The longest caves in Turkey are situated just a few kilometers to the southwest of Çatalagazi, a small coastal town about 20km/12mi east of Trabzon. The entrance, Kizilelma Magarasi, can be found by the border with the neighboring district of Gelik, while the northern exit 10km/6mi to the north is known as Cumayani-Magarasi. Because of the long underground siphon within the watercourse, it is not possible to pass through the cave network from one end to the other.Near the exit the cave opens out into a large cavern with travertine terraces and basins similar to those at Pamukkale. The cavern is open to the public.
The village of Çaygr lies 10km/6mi past the village of Güdüllü on the road from Çaycuma to Zonguldak. The 1km/0.5mi long Çaygrköy Magarasi can be found close to the village. The cave was surveyed by a Swedish explorer in 1951.

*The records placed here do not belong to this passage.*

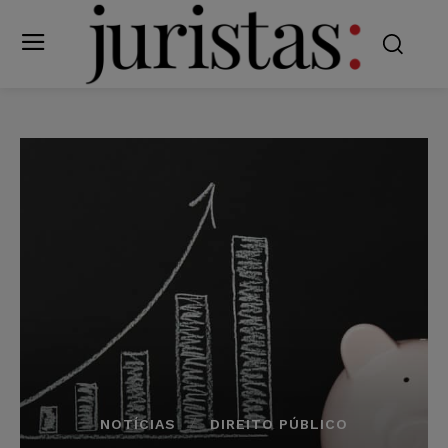
NOTÍCIAS
DIREITO PÚBLICO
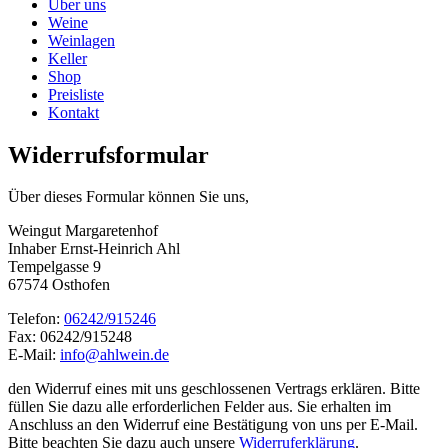
Über uns
Weine
Weinlagen
Keller
Shop
Preisliste
Kontakt
Widerrufsformular
Über dieses Formular können Sie uns,
Weingut Margaretenhof
Inhaber Ernst-Heinrich Ahl
Tempelgasse 9
67574 Osthofen
Telefon:
06242/915246
Fax: 06242/915248
E-Mail:
info@ahlwein.de
den Widerruf eines mit uns geschlossenen Vertrags erklären. Bitte
füllen Sie dazu alle erforderlichen Felder aus. Sie erhalten im
Anschluss an den Widerruf eine Bestätigung von uns per E-Mail.
Bitte beachten Sie dazu auch unsere
Widerruferklärung
.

Situated around 50km/30mi to the southwest of Zonguldak, at first sight there seems to be little of interest for visitors to the coal port and industrial town of Ereglisi (formerly Herakleia Pontike) with steelworks and coalfields to the south and dominated by a ruined Genoese fortress. The old town nestling below, however, has much to commend it.Ca. 558 B.C. the town was founded by colonists from Megara. For a short time it came under Lysimachos and then became a part of the Pontic Empire. The Romans destroyed the town in the war with Mithradates as the townsfolk took sides against the Roman army. It was rebuilt as a Roman garrison. Until 1922 Karandeniz was almost entirely Greek. Few ancient remains can be seen today.
The Caves of Hercules
The Caves of Hercules lie northwest of Eregli in the valley of ancient Acheron about 100m/110yds upstream. According to Xenophon in his "Anabasis", it was here that Hercules, hero and demigod, descended into the underworld and brought out Cerberus the three-headed dog which guarded the entrance to Hades.Plundered ancient stones can be seen at the entrance to the cave. The valley which leads to the mouth of the cave is known in local parlance as the "Valley of the Infidels". This description harks back to Byzantine times when a Christian resurrection cult used the caves and a floor mosaic in the first cave provides some evidence of their existence. The actual entrance to the underworld was believed to be in the second cave as a narrow staircase leads down from there into a dark chamber 50m/55yds wide. There is an underwater lake and also traces of painting and other workings.
A 1km/0.5mi long cave known as Gökgöl Magarasi can be found near the mining town of Üzülmez just a few kilometers southeast of Zonguldak. An underground river flows through the cave.Due to sudden flooding the time to see the cave is limited to the summer and fall seasons.